AS a couple of said. Are you running light truck tires or trailer tires. And I dont think Im nose hi. It sits prety level. Those of you running tri axles what are you doing. Thanks for all help to resolve this mess.
Many toy haulers I see on the road are nose high. That may result in weights beyond the tire rating. Also the rear axle is most likely the one involved in curb hopping. Something that is easy to do with a 5th wheel and you may not even know you have done it especially if it was only the rear axle that hopped the curb. My guess is many tire failures are a result of curb hopping and the failure may not occur for many miles later.

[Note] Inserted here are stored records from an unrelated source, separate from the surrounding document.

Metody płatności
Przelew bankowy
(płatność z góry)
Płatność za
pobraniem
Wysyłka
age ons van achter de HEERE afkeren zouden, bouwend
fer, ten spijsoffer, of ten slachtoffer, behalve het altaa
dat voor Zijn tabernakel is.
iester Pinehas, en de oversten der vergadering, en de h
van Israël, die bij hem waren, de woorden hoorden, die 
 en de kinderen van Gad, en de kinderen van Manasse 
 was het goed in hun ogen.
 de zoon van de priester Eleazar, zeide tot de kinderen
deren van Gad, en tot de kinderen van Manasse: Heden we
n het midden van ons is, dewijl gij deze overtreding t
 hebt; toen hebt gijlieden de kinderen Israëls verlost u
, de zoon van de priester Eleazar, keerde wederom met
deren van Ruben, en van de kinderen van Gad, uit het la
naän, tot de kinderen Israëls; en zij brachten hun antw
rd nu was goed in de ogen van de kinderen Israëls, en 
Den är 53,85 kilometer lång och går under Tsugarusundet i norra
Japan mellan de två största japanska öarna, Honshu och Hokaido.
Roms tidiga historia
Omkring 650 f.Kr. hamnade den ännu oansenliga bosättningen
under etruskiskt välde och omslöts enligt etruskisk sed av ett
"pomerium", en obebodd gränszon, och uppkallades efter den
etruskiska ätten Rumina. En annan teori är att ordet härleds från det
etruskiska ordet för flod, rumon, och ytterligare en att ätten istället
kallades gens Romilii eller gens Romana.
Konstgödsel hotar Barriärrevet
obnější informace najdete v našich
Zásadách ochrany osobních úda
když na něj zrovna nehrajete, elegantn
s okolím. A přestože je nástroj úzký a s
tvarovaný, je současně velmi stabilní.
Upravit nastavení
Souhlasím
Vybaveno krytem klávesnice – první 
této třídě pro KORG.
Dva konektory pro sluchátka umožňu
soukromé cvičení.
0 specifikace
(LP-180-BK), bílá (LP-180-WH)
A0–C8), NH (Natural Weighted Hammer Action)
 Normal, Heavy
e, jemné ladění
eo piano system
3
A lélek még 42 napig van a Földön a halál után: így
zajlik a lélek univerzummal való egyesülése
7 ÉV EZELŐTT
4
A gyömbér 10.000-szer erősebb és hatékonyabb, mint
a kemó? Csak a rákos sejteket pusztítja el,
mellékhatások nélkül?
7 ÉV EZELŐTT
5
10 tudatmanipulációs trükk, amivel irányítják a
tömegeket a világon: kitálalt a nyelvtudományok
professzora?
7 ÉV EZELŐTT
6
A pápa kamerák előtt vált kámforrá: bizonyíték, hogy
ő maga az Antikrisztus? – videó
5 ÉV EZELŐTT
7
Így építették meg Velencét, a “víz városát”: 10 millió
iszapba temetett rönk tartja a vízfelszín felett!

Hook it up and put a LEVEL on the frame. NOW you will know if you are nose high or not.
An inch or two is tough to 'eyeball' on a trailer that long. And it is exacerbated if/when you hit a curb, as previously noted. And yes junk tires could be a contributing factor as well.
That really does cover the spectrum. Do start at 'level' though.
on edit; Dragging Brakes will generate heat as well, but you'd probably smell it when you stopped? Solution, check tire pressures when cold, then at lunch or a ways down the rode. Check them again, HOT.
If both rears are High when hot. you are probably nose high as well. Check for uneven heat in hubs as well. I haven't bought one, but I read that Harbor Freight sells a remote temperature sensing device as well.